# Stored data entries
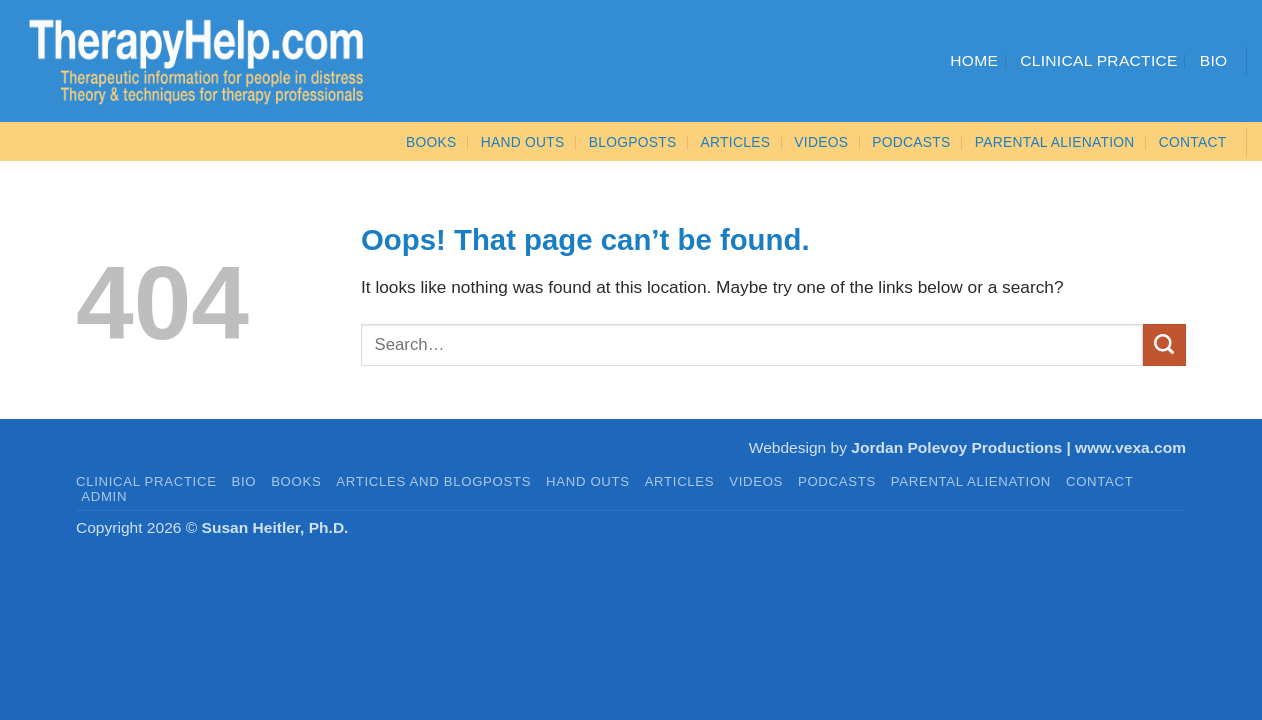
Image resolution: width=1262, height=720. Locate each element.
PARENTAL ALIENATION (971, 481)
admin (104, 496)
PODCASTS (911, 142)
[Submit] (1164, 345)
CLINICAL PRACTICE (146, 481)
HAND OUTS (588, 481)
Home (974, 60)
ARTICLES (736, 142)
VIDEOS (821, 142)
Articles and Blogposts (433, 481)
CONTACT (1193, 142)
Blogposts (633, 142)
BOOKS (431, 142)
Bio (1214, 60)
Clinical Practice (1099, 60)
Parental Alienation (1055, 142)
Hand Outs (523, 142)
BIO (244, 481)
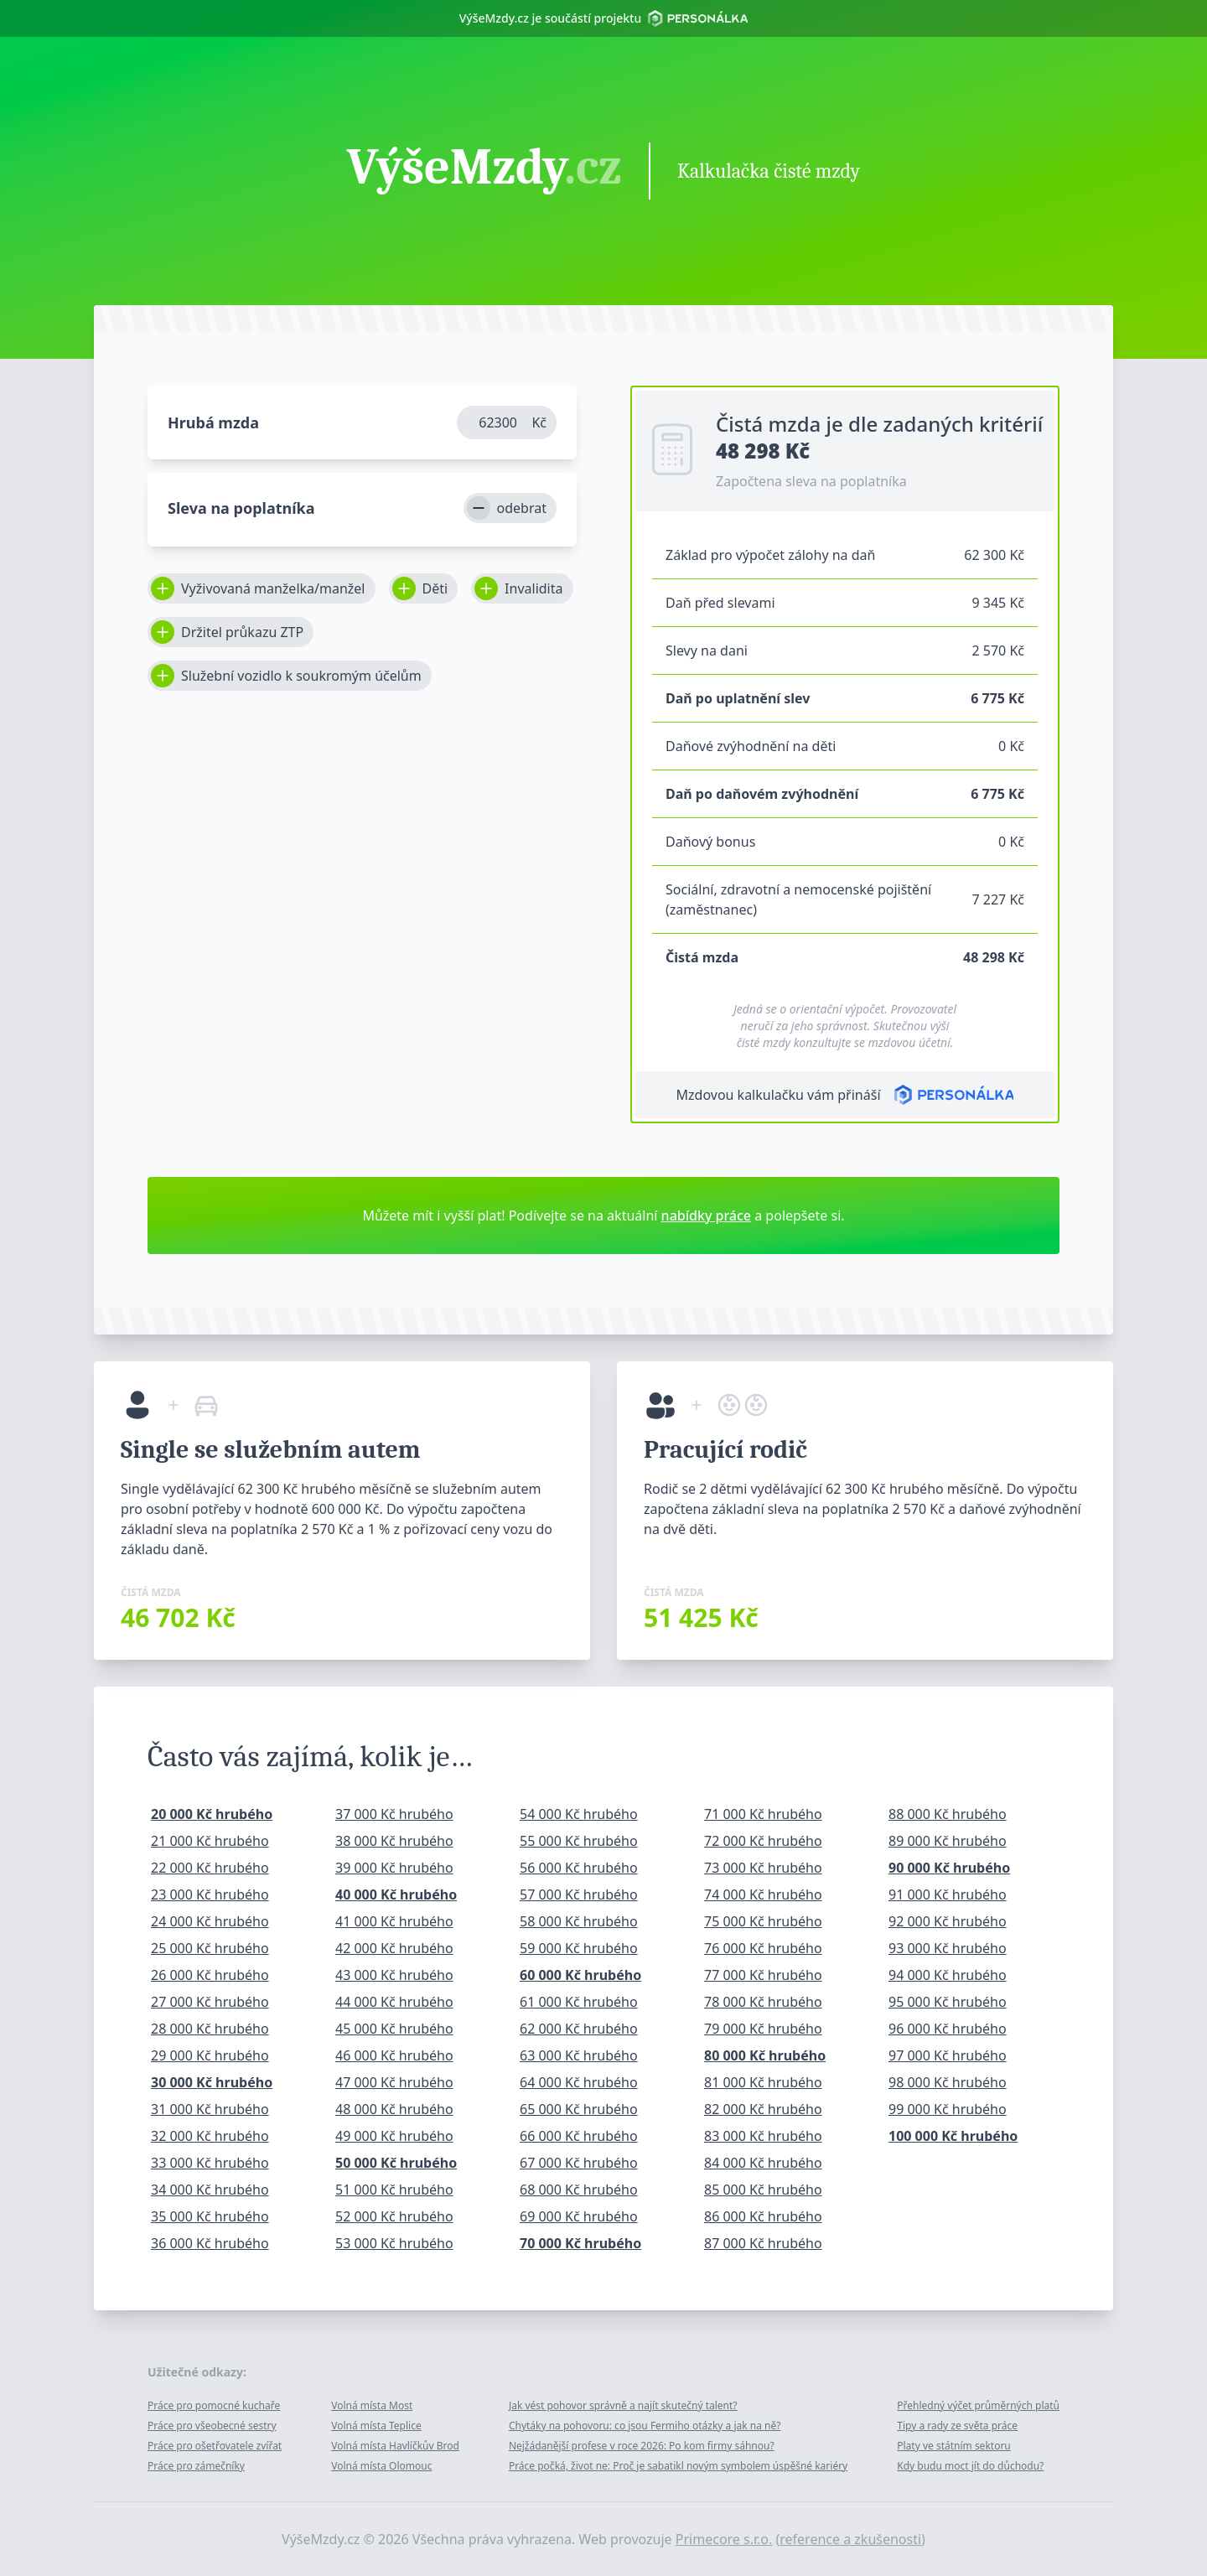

# Task item
None of the pictures should appear, though every line of the data above must be reproduced exactly.

# Your solution
Image resolution: width=1262, height=720. Locate each element.
PARENTAL ALIENATION (971, 481)
admin (104, 496)
PODCASTS (911, 142)
[Submit] (1164, 345)
CLINICAL PRACTICE (146, 481)
HAND OUTS (588, 481)
Home (974, 60)
ARTICLES (736, 142)
VIDEOS (821, 142)
Articles and Blogposts (433, 481)
CONTACT (1193, 142)
Blogposts (633, 142)
BOOKS (431, 142)
Bio (1214, 60)
Clinical Practice (1099, 60)
Parental Alienation (1055, 142)
Hand Outs (523, 142)
BIO (244, 481)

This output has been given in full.